Une doctoresse, pour sa part, met en avant les conditions difficiles dans lesquelles ses collègues et elle sont souvent amenés à travailler. « Nous sommes parfois appelés à nous rendre dans des régions connues pour être des ‘kartie so’. Qui plus est, nous n’arrivons pas à garer nos véhicules à proximité du domicile du patient. Parfwa nou bizin marse enn long distans pou al koz bann pasian. Ena bann kartie kit ena vander ladrog ou bann dimounn louss ki devisaz ou. Ou loto si kapav vandalize tou. Antan ki enn fam, ou fer pli vit ki ou kapav pou kapav sorti laba. Ou pa pou forseman anvi ranpli enn pake form », dit-elle.
Visite médicale à domicile
Offrir un service de proximité aux bénéficiaires
En plus des visites médicales à domicile, les médecins travaillant pour le compte du ministère de l’Intégration sociale ont diverses responsabilités, telles que siéger dans les boards médicaux pour ceux en quête d’une pension d’invalidité, entre autres.

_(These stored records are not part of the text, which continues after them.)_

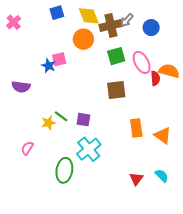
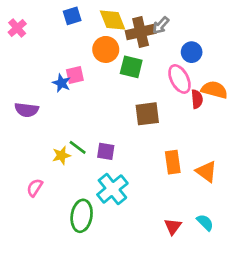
blue circle: (151, 28) -> (192, 52), moved
green square: (116, 56) -> (131, 67), moved, turned 30

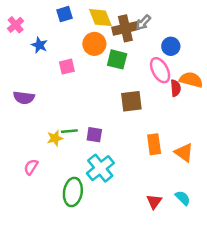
blue star: (61, 83) -> (39, 45), moved
green line: (78, 147) -> (69, 131), turned -42

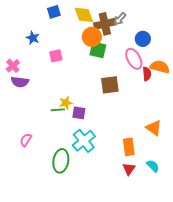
pink cross: (16, 25) -> (13, 66), moved
orange circle: (94, 44) -> (92, 37), moved
yellow star: (55, 138) -> (66, 103), moved
orange rectangle: (154, 144) -> (129, 147), moved

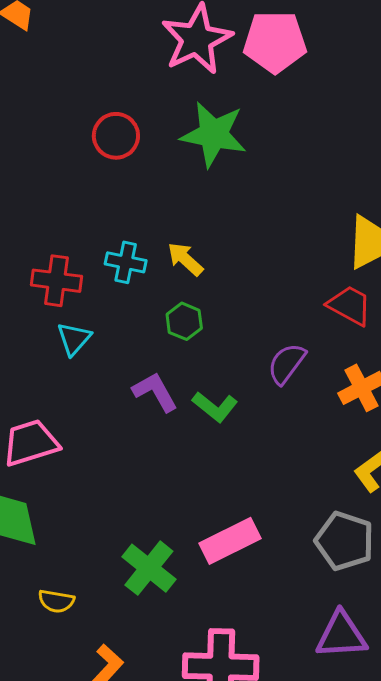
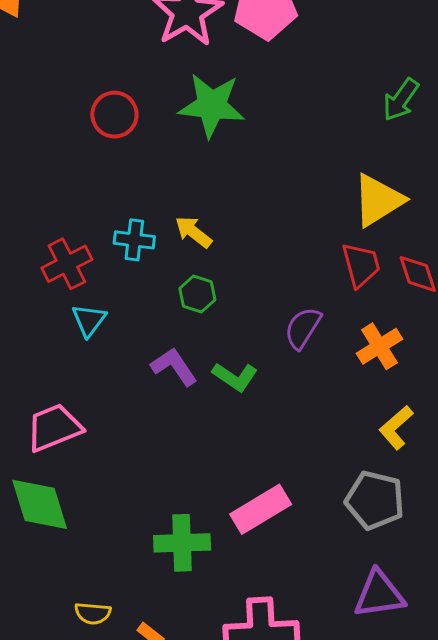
red cross: (57, 281) -> (67, 264), turned -30
red trapezoid: (350, 305) -> (361, 265), turned 51
green cross: (149, 568) -> (182, 543), turned -36
yellow semicircle: (56, 601) -> (93, 613), moved

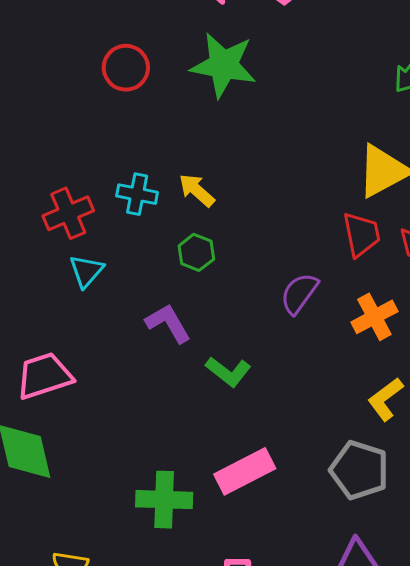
green L-shape: (235, 377) -> (228, 372), moved

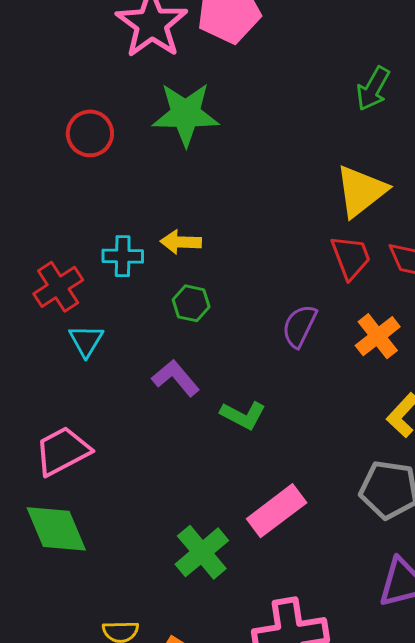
yellow arrow: (197, 190) -> (181, 242), turned -30
green cross: (164, 500) -> (202, 552), turned -32

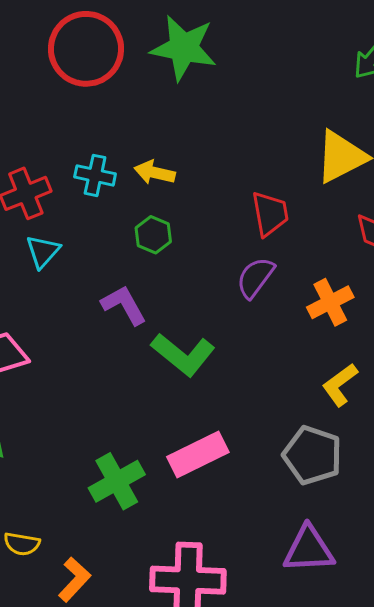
red circle: (90, 133) -> (86, 49), size x1.6
red trapezoid: (351, 257) -> (270, 214), moved
green L-shape: (243, 415) -> (183, 354), size x1.4

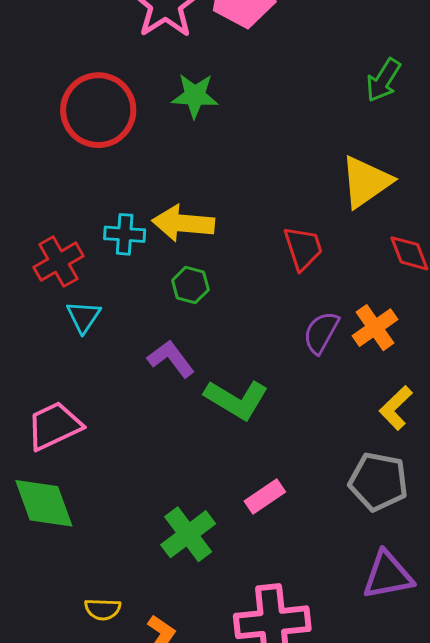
green star: (184, 48) -> (195, 96), size x0.7
yellow arrow: (155, 173) -> (183, 223), size x1.5
purple semicircle: (255, 277) -> (321, 332), moved
pink rectangle: (198, 454) -> (265, 497), size x0.7

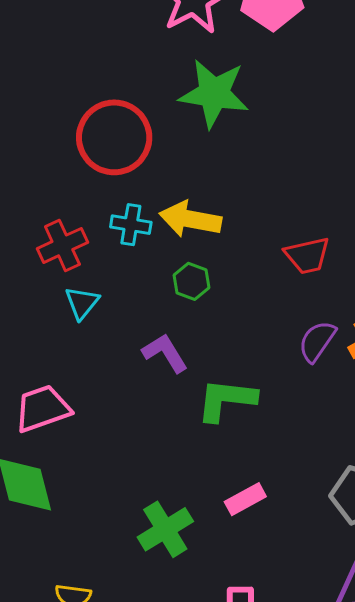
green star: (195, 96) -> (214, 93), size x1.5
red circle: (98, 110) -> (114, 137), moved
red trapezoid: (303, 248) -> (307, 255), turned 90
green L-shape: (236, 399) -> (226, 400), turned 150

Le Dr. H.P. effectue des visites médicales à domicile pour des patients dans diverses régions de l'île pour le compte du ministère de l'Intégration sociale depuis plus de 10 ans. Le service est principalement assuré par des médecins généralistes, bien que certains spécialistes en attente d'être embauchés dans le secteur public y participent, selon notre interlocuteur. Bien que ces visites ne semblent poser aucun problème au premier abord, certaines difficultés subsistent, telles que la recherche du domicile d'un patient lorsque le bénéficiaire n'a pas fourni d'adresse précise.
Notre interlocuteur déplore le défi auquel certains médecins sont parfois confrontés pour retrouver un patient. « Notre système postal est dépourvu de codes postaux ou ils ne sont pas utilisés, ce qui en fait un système archaïque avec des rues mal indiquées. Cela rend l'utilisation des applications de localisation inutiles », souligne-t-il. Dans certains cas, le numéro de contact fourni par les proches des bénéficiaires est incorrect ou personne ne répond aux appels.
Le Dr. H.P. explique que les visites médicales sont effectuées mensuellement chez les patients pour un suivi de leur santé physique, mentale, psychosociale, environnementale et spirituelle. Il précise qu'il n'y a pas de protocole défini par la Medical Unit, chaque médecin adoptant sa propre approche pour le bien-être du patient. L'accent est mis sur un suivi holistique.
Les médecins observent également l'environnement dans lequel les soins et autres besoins quotidiens des bénéficiaires sont dispensés afin de détecter toute forme de négligence ou d'abus, qui doivent être signalés au ministère de tutelle conformément à la loi.
Les médecins à domicile sont également chargés de traiter les problèmes de santé aigus lors des visites et de renouveler les prescriptions de médicaments pour les pathologies chroniques. Ils agissent également en tant que référents lorsque les bénéficiaires ont besoin d'examens plus approfondis à l'hôpital. Un ancien responsable de ce service, qui a préféré ne pas être cité, ajoute que les médecins ne disposent que d'équipements de base lors de ces visites.
En outre, les médecins à domicile sont responsables de la soumission de demandes d'assistance financière pour des produits tels que les couches ou les chaises roulantes, l'obtention de cannes ou de déambulateurs, le recours à des infirmiers à domicile pour le pansement des plaies, l'intervention de kinésithérapeutes pour les personnes de plus de 90 ans, ainsi que la réalisation de prises de sang en vue d'un suivi plus précis des conditions chroniques, entre autres.